2. Prepare to deploy. (Specify assets, usage, compute target.)
3. Deploy the model to the compute target.
4. Test the deployed model, also called a web service.
5. Consume the model using Power BI

In [1]:
from azureml.core import Workspace
from azureml.core.compute import AksCompute, ComputeTarget
from azureml.core.webservice import Webservice, AksWebservice
from azureml.core.model import Model

In [2]:
import azureml.core
print(azureml.core.VERSION)

1.4.0


# Get workspace
Load existing workspace from the config file info.

In [3]:
from azureml.core import Workspace, Dataset
from azureml.core.authentication import InteractiveLoginAuthentication

interactive_auth = InteractiveLoginAuthentication(tenant_id="19479f88-8eac-45d2-a1bf-69d33854a3fa")
# Get Workspace defined in by default config.json file
# ws = Workspace.from_config()
ws = Workspace(subscription_id="5e22d967-997b-49c7-8ca1-7ccfbf37e621",
               resource_group="rg-cbui-course532",
               workspace_name="amlwksphol",
               auth=interactive_auth)
print(ws.name, ws.resource_group, ws.location, ws.subscription_id, sep = '\n')

amlwksphol
rg-cbui-course532
westus
5e22d967-997b-49c7-8ca1-7ccfbf37e621


# Register the model
Register an existing trained model, add description and tags.

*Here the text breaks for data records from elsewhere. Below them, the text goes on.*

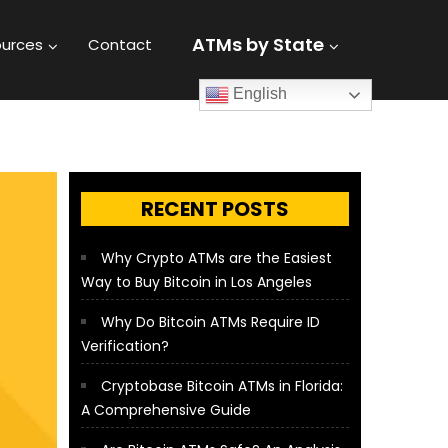
ATMs by State
urces
Contact
English
RECENT POSTS
Why Crypto ATMs are the Easiest
Way to Buy Bitcoin in Los Angeles
Why Do Bitcoin ATMs Require ID
Verification?
Cryptobase Bitcoin ATMs in Florida:
A Comprehensive Guide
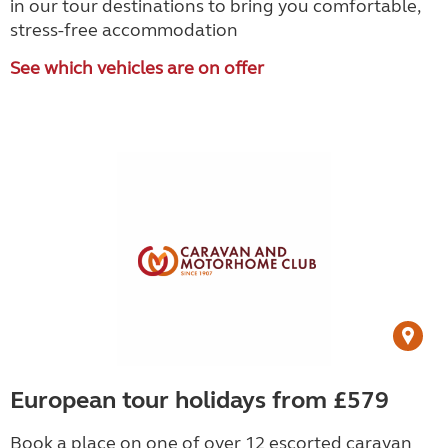
in our tour destinations to bring you comfortable,
stress-free accommodation
See which vehicles are on offer
European tour holidays from £579
Book a place on one of over 12 escorted caravan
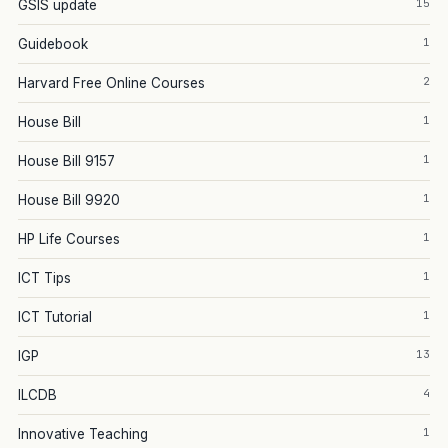
15
GSIS update
1
Guidebook
2
Harvard Free Online Courses
1
House Bill
1
House Bill 9157
1
House Bill 9920
1
HP Life Courses
1
ICT Tips
1
ICT Tutorial
13
IGP
4
ILCDB
1
Innovative Teaching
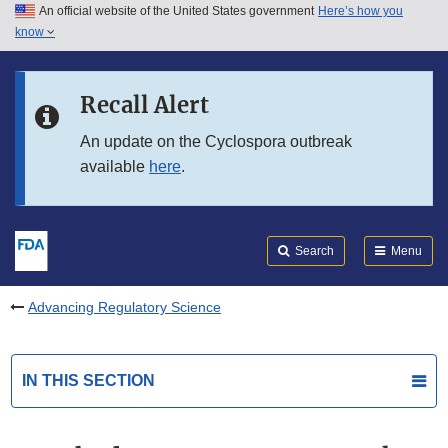
An official website of the United States government
Here’s how you
Skip to main content
know
Search
Submit
FDA
Skip to FDA Search
Recall Alert
Skip to in this section menu
An update on the Cyclospora outbreak
available
here
.
Skip to footer links
Search
Menu
Advancing Regulatory Science
IN THIS SECTION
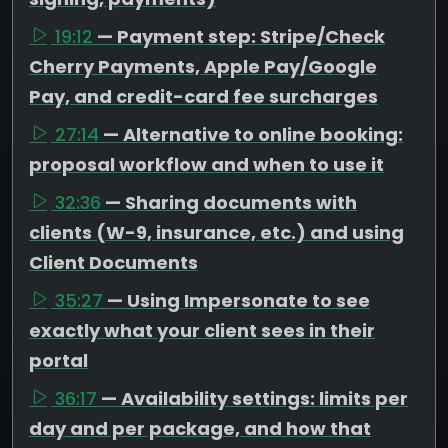
19:12
— Payment step: Stripe/Check
Cherry Payments, Apple Pay/Google
Pay, and credit-card fee surcharges
27:14
— Alternative to online booking:
proposal workflow and when to use it
32:36
— Sharing documents with
clients (W-9, insurance, etc.) and using
Client Documents
35:27
— Using Impersonate to see
exactly what your client sees in their
portal
36:17
— Availability settings: limits per
day and per package, and how that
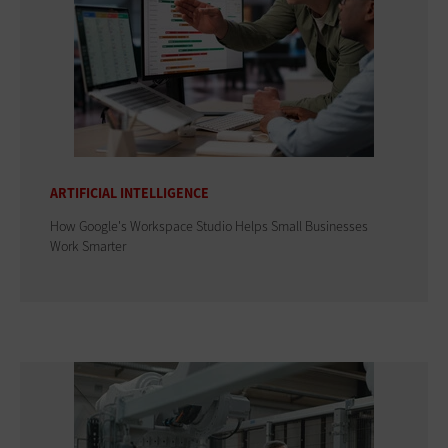
ARTIFICIAL INTELLIGENCE
How Google's Workspace Studio Helps Small Businesses
Work Smarter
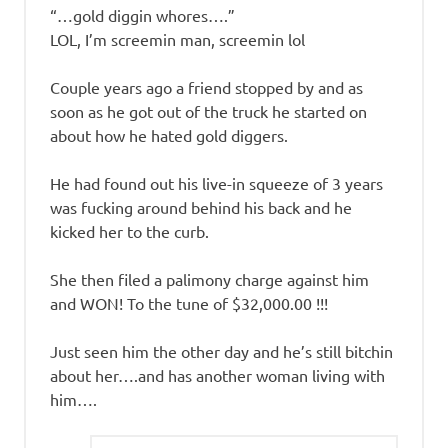
“…gold diggin whores….”
LOL, I’m screemin man, screemin lol
Couple years ago a friend stopped by and as
soon as he got out of the truck he started on
about how he hated gold diggers.
He had found out his live-in squeeze of 3 years
was fucking around behind his back and he
kicked her to the curb.
She then filed a palimony charge against him
and WON! To the tune of $32,000.00 !!!
Just seen him the other day and he’s still bitchin
about her….and has another woman living with
him….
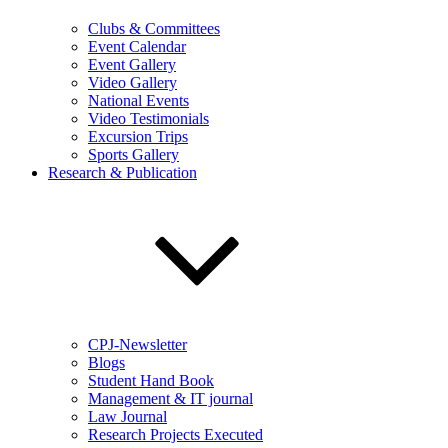
Clubs & Committees
Event Calendar
Event Gallery
Video Gallery
National Events
Video Testimonials
Excursion Trips
Sports Gallery
Research & Publication
CPJ-Newsletter
Blogs
Student Hand Book
Management & IT journal
Law Journal
Research Projects Executed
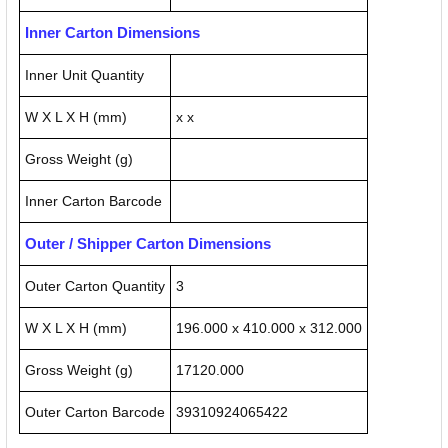
Inner Carton Dimensions
Inner Unit Quantity
W X L X H (mm)
x x
Gross Weight (g)
Inner Carton Barcode
Outer / Shipper Carton Dimensions
Outer Carton Quantity
3
W X L X H (mm)
196.000 x 410.000 x 312.000
Gross Weight (g)
17120.000
Outer Carton Barcode
39310924065422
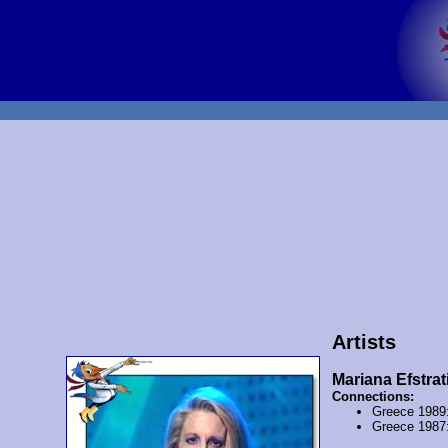
Artists
Mariana Efstrat
Connections:
Greece 1989
Greece 1987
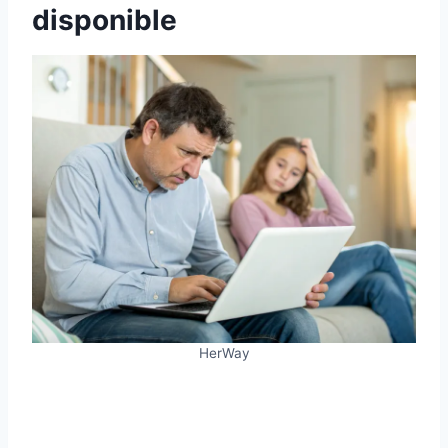
disponible
HerWay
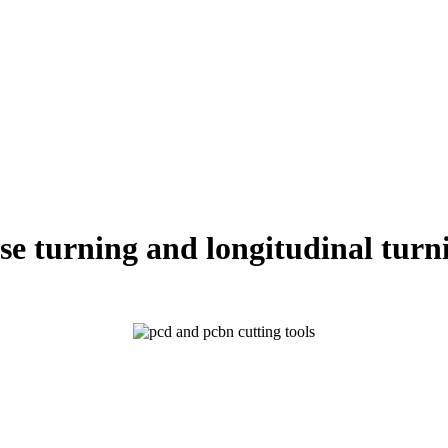
se turning and longitudinal turn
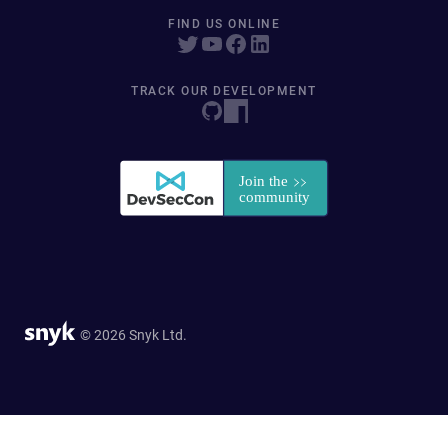
FIND US ONLINE
TRACK OUR DEVELOPMENT
© 2026 Snyk Ltd.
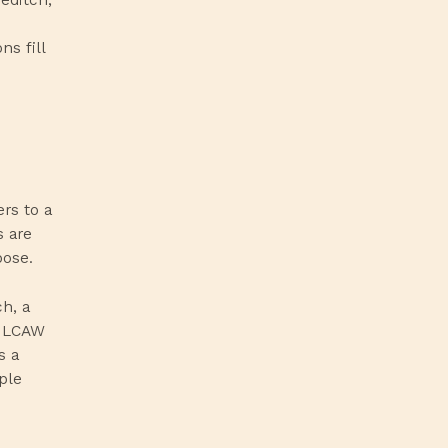
s fill
ers to a
s are
pose.
h, a
, LCAW
s a
ple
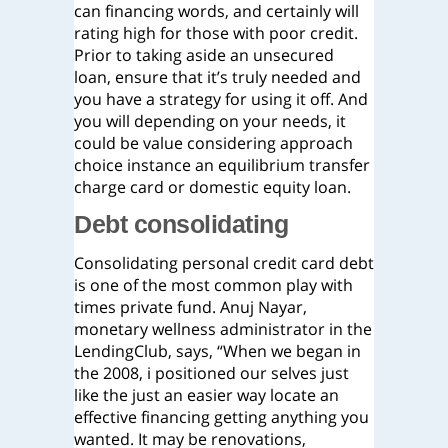
can financing words, and certainly will
rating high for those with poor credit.
Prior to taking aside an unsecured
loan, ensure that it’s truly needed and
you have a strategy for using it off. And
you will depending on your needs, it
could be value considering approach
choice instance an equilibrium transfer
charge card or domestic equity loan.
Debt consolidating
Consolidating personal credit card debt
is one of the most common play with
times private fund. Anuj Nayar,
monetary wellness administrator in the
LendingClub, says, “When we began in
the 2008, i positioned our selves just
like the just an easier way locate an
effective financing getting anything you
wanted. It may be renovations,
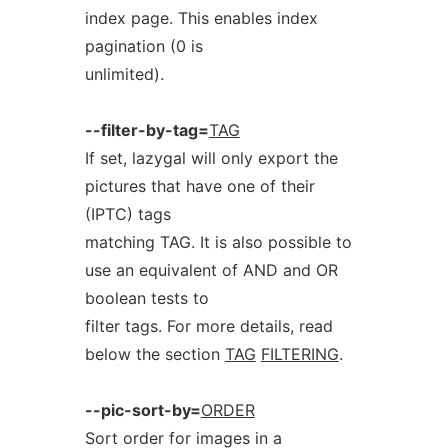
index page. This enables index
pagination (0 is
unlimited).
--filter-by-tag=
TAG
If set, lazygal will only export the
pictures that have one of their
(IPTC) tags
matching TAG. It is also possible to
use an equivalent of AND and OR
boolean tests to
filter tags. For more details, read
below the section
TAG
FILTERING
.
--pic-sort-by=
ORDER
Sort order for images in a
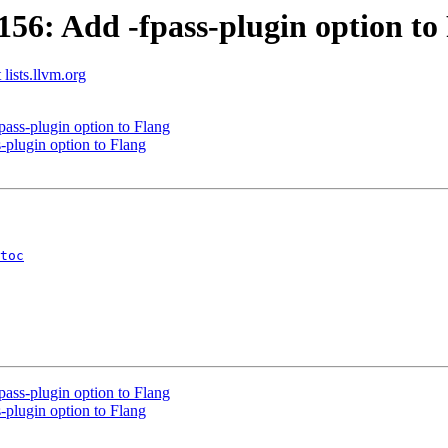
6: Add -fpass-plugin option to
 lists.llvm.org
ss-plugin option to Flang
plugin option to Flang
toc
ss-plugin option to Flang
plugin option to Flang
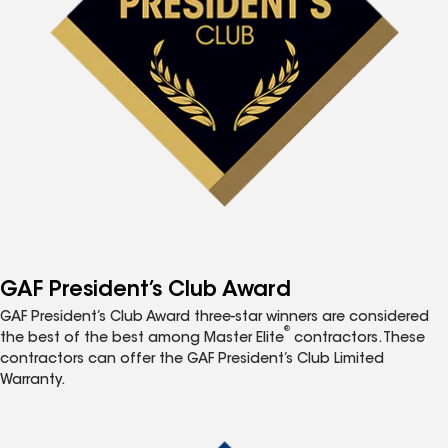
GAF President’s Club Award
GAF President’s Club Award three-star winners are considered
®
the best of the best among Master Elite
contractors. These
contractors can offer the GAF President’s Club Limited
Warranty.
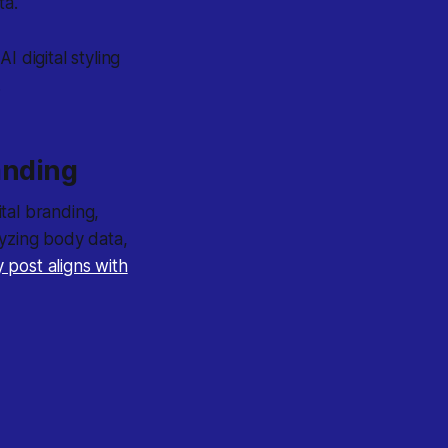
ta.
 digital styling
.
randing
ital branding,
lyzing body data,
 post aligns with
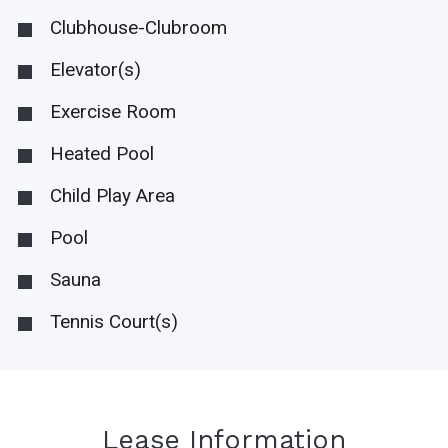
Clubhouse-Clubroom
Elevator(s)
Exercise Room
Heated Pool
Child Play Area
Pool
Sauna
Tennis Court(s)
Lease Information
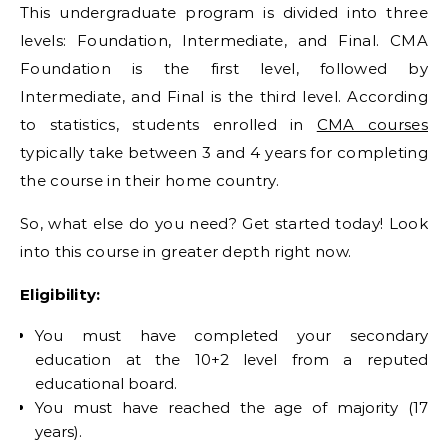
This undergraduate program is divided into three
levels: Foundation, Intermediate, and Final. CMA
Foundation is the first level, followed by
Intermediate, and Final is the third level. According
to statistics, students enrolled in
CMA courses
typically take between 3 and 4 years for completing
the course in their home country.
So, what else do you need? Get started today! Look
into this course in greater depth right now.
Eligibility:
You must have completed your secondary
education at the 10+2 level from a reputed
educational board.
You must have reached the age of majority (17
years).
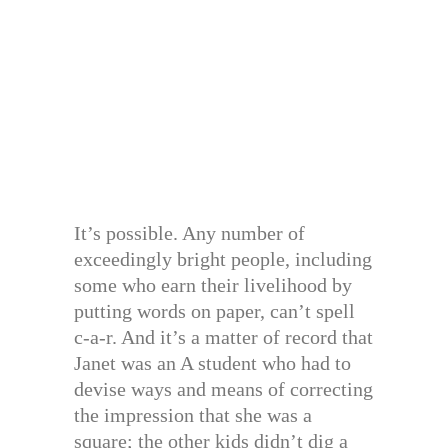
It’s possible. Any number of
exceedingly bright people, including
some who earn their livelihood by
putting words on paper, can’t spell
c-a-r. And it’s a matter of record that
Janet was an A student who had to
devise ways and means of correcting
the impression that she was a
square; the other kids didn’t dig a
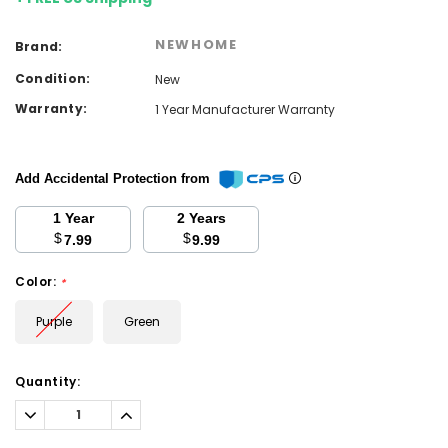
NEWHOME
Brand:
Condition:
New
Warranty:
1 Year Manufacturer Warranty
Add Accidental Protection from
1 Year
2 Years
$
$
7.99
9.99
Color:
*
Purple
Green
Current
Quantity:
Stock:
Decrease
Increase
Quantity:
Quantity:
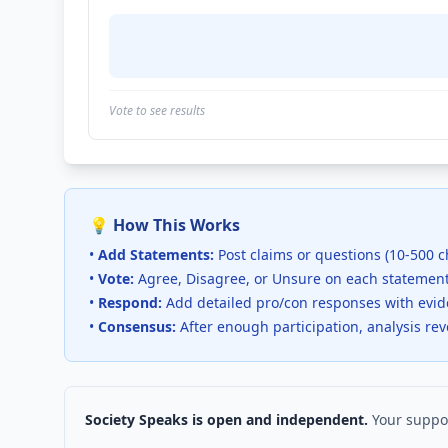
Vote to see results
💡 How This Works
•
Add Statements:
Post claims or questions (10-500 c
•
Vote:
Agree, Disagree, or Unsure on each statemen
•
Respond:
Add detailed pro/con responses with evi
•
Consensus:
After enough participation, analysis re
Society Speaks is open and independent.
Your suppor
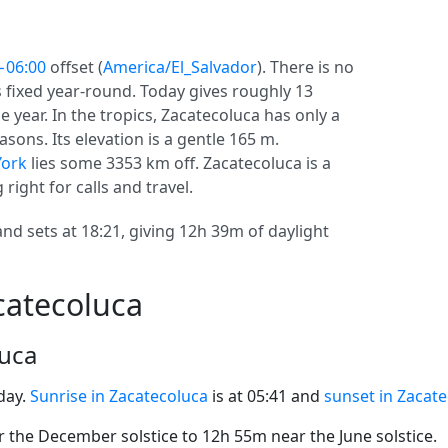
−06:00
offset (
America/El_Salvador
). There is no
ys fixed year-round. Today gives roughly 13
e year. In the tropics, Zacatecoluca has only a
sons. Its elevation is a gentle 165 m.
ork
lies some 3353 km off. Zacatecoluca is a
 right for calls and travel.
and sets at 18:21, giving 12h 39m of daylight
catecoluca
luca
day.
Sunrise in Zacatecoluca
is at 05:41 and
sunset in Zacat
the December solstice to 12h 55m near the June solstice.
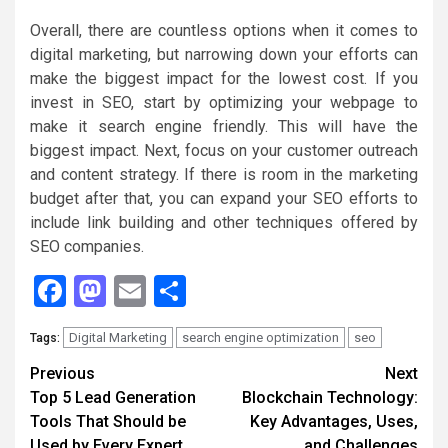
Overall, there are countless options when it comes to
digital marketing, but narrowing down your efforts can
make the biggest impact for the lowest cost. If you
invest in SEO, start by optimizing your webpage to
make it search engine friendly. This will have the
biggest impact. Next, focus on your customer outreach
and content strategy. If there is room in the marketing
budget after that, you can expand your SEO efforts to
include link building and other techniques offered by
SEO companies.
Facebook
Mastodon
Email
Share
Digital Marketing
search engine optimization
seo
Tags:
Continue
Previous
Next
Top 5 Lead Generation
Blockchain Technology:
Reading
Tools That Should be
Key Advantages, Uses,
Used by Every Expert
and Challenges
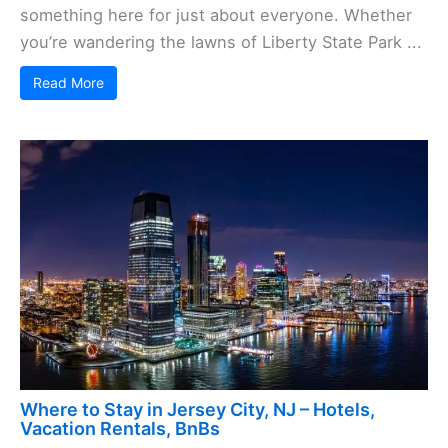
something here for just about everyone. Whether
you’re wandering the lawns of Liberty State Park ...
Read More
Where to Stay in Jersey City, NJ – Hotels,
Vacation Rentals, BnBs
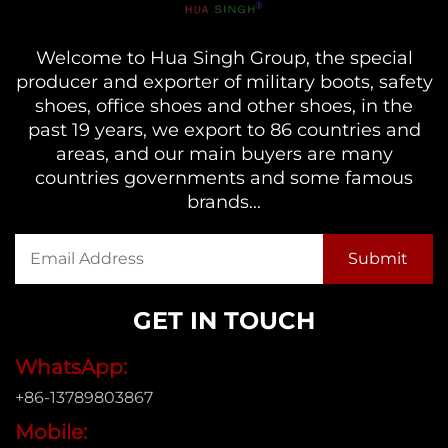
Welcome to Hua Singh Group, the special
producer and exporter of military boots, safety
shoes, office shoes and other shoes, in the
past 19 years, we export to 86 countries and
areas, and our main buyers are many
countries governments and some famous
brands...
GET IN TOUCH
WhatsApp:
+86-13789803867
Mobile:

This is the model you've already trained using manual training or using [Automated Machine Learning](https://docs.microsoft.com/en-us/azure/machine-learning/service/how-to-create-portal-experiments).

In the code snippet below we're using the already trained model `original_model.pkl` that is saved in the folder that contains this notebook. We're registering this model with the name `IBM-attrition-model`. Later on we will use the same name in the scoring script.

In [5]:
#Register the model
from azureml.core.model import Model

# if the model is already registered as part of training then uncomment the line below. Make sure model is registered with the name "IBM_attrition_model"
# attrition_model = Model(ws, 'IBM_attrition_model')

# if the model is not already registered as part of training register the original_model.pkl file provided in the same folder as this notebook
model = Model.register(model_path = "model.pkl", # this points to a local file
                       model_name = "attrition_model", # this is the name the model is registered as
                       tags = {'area': "HR", 'type': "attrition"},
                       description = "Attrition model to understand attrition risk",
                       workspace = ws)

print(model.name, model.description, model.version)

Registering model attrition_model
attrition_model Attrition model to understand attrition risk 1


# Prepare to deploy

To deploy the model, you need the following items:

- **An entry script**, this script accepts requests, scores the requests by using the model, and returns the results.
- **Dependencies**, like helper scripts or Python/Conda packages required to run the entry script or model.
- **The deployment configuration** for the compute target that hosts the deployed model. This configuration describes things like memory and CPU requirements needed to run the model.

## 1. Define your entry script and dependencies

### Entry script

We will first write the entry script as shown below. Note a few points in the entry script.

The script contains two functions that load and run the model:

**init()**: Typically, this function loads the model into a global object. This function is run only once, when the Docker container for your web service is started.

When you register a model, you provide a model name that's used for managing the model in the registry. You use this name with the Model.get_model_path() method to retrieve the path of the model file or files on the local file system. If you register a folder or a collection of files, this API returns the path of the directory that contains those files.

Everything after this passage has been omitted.